Dodger fans should already feel pretty good about this offseason with the signings of free agent starting pitchers Ted Lilly and Hiroki Kuroda, but there are several additional names that the Dodgers are reportedly linked to that I want to bring up over the course of the next few weeks. And as always, please remember that my analysis is based off of current rumors; this is the Hot Stove League, after all. While some reports are inevitably true (or have grains of truth to them), many are fabricated to serve the needs of the agents, players or teams. So take everything you read with a grain of salt. And with that said, here’s my first name that I wanted to throw out there:
Eric Chavez (3B):
Earlier in his career, Eric Chavez was a #10 overall pick by the A’s, a six-time Gold Glove-winning third baseman with power and was considered a lock for 27+ HR and 100+ RBI. As a result, he signed a six-year, $66 million contract with Oakland. But those days ended around 2005, which seems like a long, long time ago. Since then, Chavez has been riddled by injuries, most recently with a few bad discs in his back and neck. He’s now attempting a comeback at the age of 32 (he’ll be 33 in December) and his agent claims the Dodgers are interested in having him work out for them. Per the Boston Herald:
“…according to his representative, Scott Leventhal, Chavez is handling ‘pretty strenuous workouts’ five days a week at Athletes Performance in Arizona just fine and ‘from our perspective, is completely healthy.’ Chavez turns 33 next month.”
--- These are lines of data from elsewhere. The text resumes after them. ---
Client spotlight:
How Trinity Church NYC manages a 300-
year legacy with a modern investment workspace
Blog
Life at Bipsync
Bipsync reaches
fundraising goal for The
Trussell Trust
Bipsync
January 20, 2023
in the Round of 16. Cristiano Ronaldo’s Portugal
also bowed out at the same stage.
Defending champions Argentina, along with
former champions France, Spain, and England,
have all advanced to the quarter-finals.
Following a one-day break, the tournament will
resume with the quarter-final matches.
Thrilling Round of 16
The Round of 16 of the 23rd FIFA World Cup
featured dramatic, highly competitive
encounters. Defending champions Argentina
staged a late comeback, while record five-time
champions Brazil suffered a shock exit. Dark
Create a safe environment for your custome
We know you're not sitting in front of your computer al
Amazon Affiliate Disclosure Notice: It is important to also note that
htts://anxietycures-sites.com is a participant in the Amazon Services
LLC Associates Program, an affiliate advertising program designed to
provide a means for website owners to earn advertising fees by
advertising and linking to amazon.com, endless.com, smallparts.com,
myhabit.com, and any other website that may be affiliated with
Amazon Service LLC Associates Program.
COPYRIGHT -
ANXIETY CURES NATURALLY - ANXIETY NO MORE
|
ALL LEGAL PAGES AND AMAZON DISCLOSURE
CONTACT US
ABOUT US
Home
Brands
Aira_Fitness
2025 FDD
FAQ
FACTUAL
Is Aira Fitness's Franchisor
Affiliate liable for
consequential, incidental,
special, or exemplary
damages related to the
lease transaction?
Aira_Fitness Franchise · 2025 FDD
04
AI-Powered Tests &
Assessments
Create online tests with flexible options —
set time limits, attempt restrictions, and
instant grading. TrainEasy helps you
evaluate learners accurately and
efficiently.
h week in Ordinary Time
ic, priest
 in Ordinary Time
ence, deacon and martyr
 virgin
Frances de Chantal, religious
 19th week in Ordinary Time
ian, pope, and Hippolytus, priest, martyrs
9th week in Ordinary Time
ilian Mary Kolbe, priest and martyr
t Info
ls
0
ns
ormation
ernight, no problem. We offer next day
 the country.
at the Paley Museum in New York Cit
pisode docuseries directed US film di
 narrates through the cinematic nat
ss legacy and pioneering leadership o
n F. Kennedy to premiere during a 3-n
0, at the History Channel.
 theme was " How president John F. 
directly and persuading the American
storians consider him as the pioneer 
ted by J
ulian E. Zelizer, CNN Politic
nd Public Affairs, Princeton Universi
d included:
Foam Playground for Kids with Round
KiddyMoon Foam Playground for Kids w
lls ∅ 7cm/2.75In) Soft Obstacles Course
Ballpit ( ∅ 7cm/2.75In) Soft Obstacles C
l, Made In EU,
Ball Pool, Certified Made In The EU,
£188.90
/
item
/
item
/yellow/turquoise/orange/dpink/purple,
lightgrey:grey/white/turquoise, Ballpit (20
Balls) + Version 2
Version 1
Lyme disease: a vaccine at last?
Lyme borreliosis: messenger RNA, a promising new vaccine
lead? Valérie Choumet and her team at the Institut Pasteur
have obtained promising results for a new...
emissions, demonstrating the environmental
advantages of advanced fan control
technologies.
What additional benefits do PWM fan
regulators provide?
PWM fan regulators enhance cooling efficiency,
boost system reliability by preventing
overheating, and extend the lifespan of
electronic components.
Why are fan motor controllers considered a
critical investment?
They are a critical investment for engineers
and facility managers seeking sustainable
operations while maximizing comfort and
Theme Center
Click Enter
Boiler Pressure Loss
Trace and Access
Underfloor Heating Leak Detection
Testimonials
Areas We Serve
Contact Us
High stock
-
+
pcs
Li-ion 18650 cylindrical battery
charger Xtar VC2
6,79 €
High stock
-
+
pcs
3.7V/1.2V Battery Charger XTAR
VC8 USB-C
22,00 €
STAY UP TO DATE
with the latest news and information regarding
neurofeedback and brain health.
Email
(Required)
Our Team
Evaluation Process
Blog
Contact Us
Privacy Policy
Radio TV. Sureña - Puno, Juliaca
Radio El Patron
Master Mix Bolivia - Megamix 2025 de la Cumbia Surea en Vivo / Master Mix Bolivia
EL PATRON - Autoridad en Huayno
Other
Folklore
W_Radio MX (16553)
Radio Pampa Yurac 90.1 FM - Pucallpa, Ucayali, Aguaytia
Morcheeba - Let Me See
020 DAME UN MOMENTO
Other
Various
Now this is actually the kind of rumor that I believe. Ned’s going to be looking at inexpensive sources of power, and having Chavez platoon with Casey Blake at third base seems completely realistic. Plus the Dodgers like signing players that are rebounding from injuries that they might be able to catch on the uptick. The Dodgers’ signing of Orlando Hudson is probably the best comparison to how a possible Chavez deal could look (obviously the dollars would be different), but the Dodgers did work Hudson out in secret on two consecutive days to test out his surgically repaired wrist before signing him. Granted, Chavez could be considered a bigger gamble than Hudson was at that time, but I could easily see Chavez working out for Ned & Co. a couple of times and then getting a one-year deal that’s low on base salary, yet full of incentives if everything checks out physically. I like it.